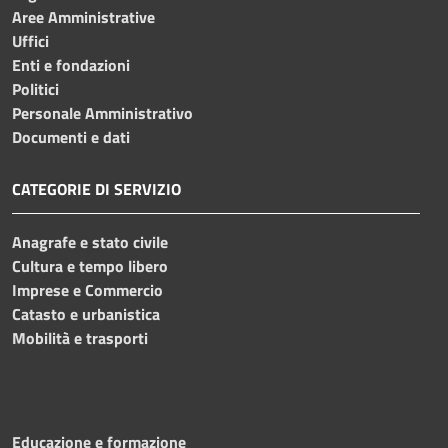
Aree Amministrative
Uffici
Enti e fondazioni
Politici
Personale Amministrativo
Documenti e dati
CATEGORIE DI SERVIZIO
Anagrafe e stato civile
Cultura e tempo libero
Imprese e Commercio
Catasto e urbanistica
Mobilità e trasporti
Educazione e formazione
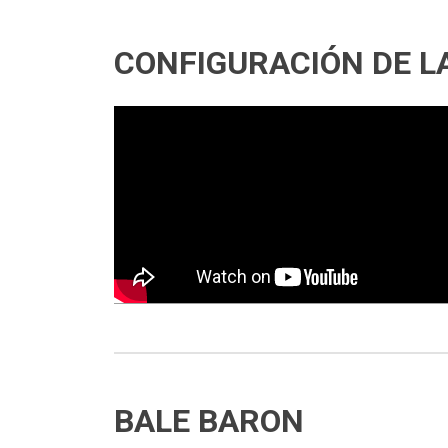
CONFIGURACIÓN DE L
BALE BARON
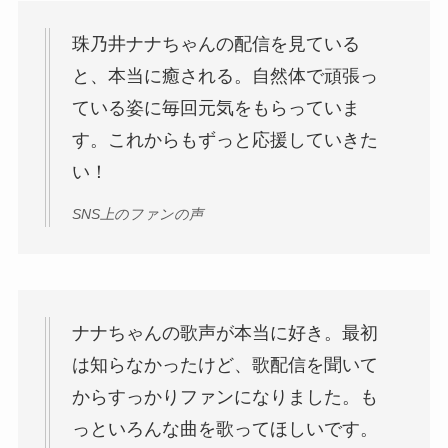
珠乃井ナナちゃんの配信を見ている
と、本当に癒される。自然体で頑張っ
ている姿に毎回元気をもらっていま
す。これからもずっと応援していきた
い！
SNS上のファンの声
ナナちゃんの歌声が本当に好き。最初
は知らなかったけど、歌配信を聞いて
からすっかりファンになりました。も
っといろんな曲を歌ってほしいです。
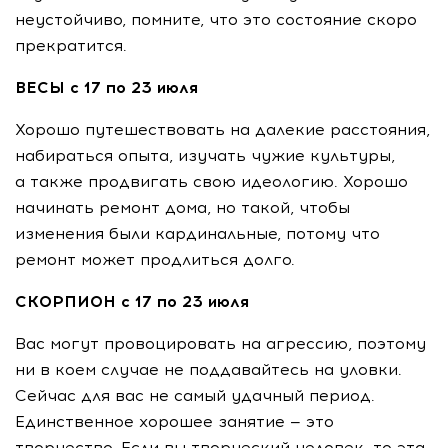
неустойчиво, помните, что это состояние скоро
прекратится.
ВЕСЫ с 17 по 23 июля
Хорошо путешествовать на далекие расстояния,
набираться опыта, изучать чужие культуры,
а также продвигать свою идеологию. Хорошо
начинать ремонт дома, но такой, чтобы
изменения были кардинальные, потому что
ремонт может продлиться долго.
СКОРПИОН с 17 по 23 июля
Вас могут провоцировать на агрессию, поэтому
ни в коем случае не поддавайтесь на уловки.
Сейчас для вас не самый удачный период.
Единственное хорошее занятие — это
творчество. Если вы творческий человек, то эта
--
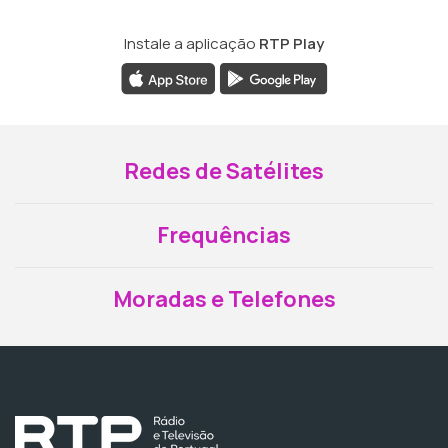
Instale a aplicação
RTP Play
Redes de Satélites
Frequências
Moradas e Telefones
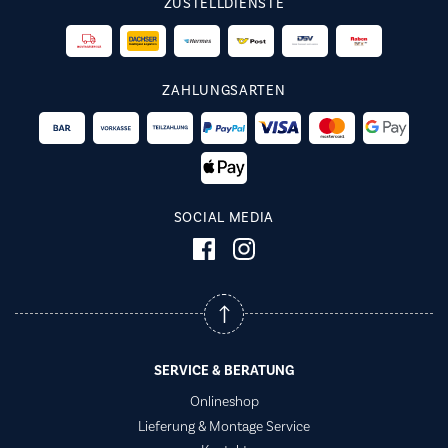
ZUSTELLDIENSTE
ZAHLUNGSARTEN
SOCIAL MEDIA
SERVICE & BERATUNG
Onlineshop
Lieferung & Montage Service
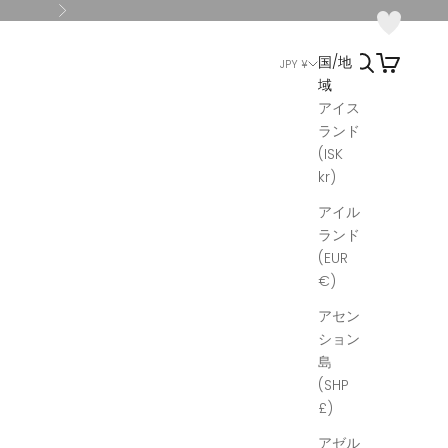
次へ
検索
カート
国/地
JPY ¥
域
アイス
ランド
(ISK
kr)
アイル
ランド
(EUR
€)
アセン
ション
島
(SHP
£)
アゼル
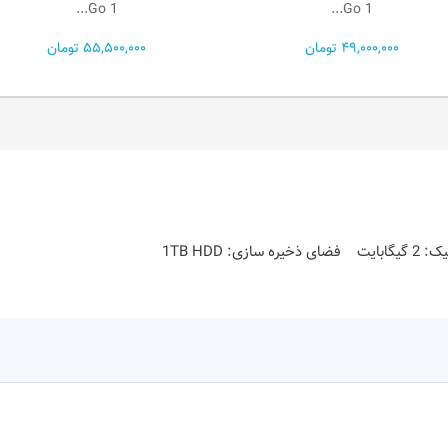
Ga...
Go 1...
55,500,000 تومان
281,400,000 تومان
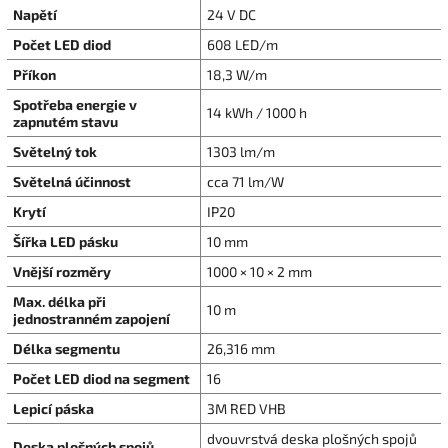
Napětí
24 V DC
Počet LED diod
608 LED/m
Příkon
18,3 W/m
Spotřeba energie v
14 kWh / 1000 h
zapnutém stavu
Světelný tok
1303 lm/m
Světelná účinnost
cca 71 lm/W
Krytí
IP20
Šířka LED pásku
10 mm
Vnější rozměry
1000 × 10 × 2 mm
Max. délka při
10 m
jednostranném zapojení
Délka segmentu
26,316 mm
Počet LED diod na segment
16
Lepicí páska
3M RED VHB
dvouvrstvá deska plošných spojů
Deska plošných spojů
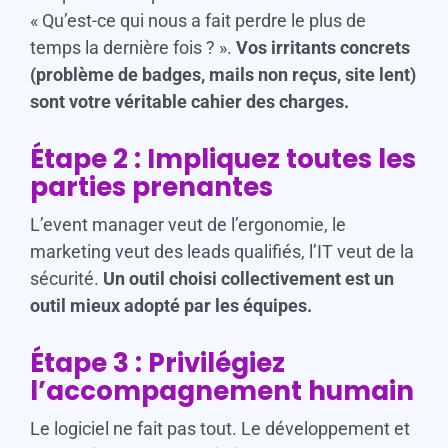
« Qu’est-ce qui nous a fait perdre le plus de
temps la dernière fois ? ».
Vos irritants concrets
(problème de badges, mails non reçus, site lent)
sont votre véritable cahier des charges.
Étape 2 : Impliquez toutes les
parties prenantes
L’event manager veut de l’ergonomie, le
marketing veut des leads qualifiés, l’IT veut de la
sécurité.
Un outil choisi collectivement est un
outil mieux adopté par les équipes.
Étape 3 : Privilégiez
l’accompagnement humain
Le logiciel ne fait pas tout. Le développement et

Exercise: Starting with the line above that holds "Étape 2 : Impliquez toutes les" and stopping with the line that holds "Le logiciel ne", reproduce each line exactly, omitting all other lines.

Written solution:
Étape 2 : Impliquez toutes les
parties prenantes
L’event manager veut de l’ergonomie, le
marketing veut des leads qualifiés, l’IT veut de la
sécurité.
Un outil choisi collectivement est un
outil mieux adopté par les équipes.
Étape 3 : Privilégiez
l’accompagnement humain
Le logiciel ne fait pas tout. Le développement et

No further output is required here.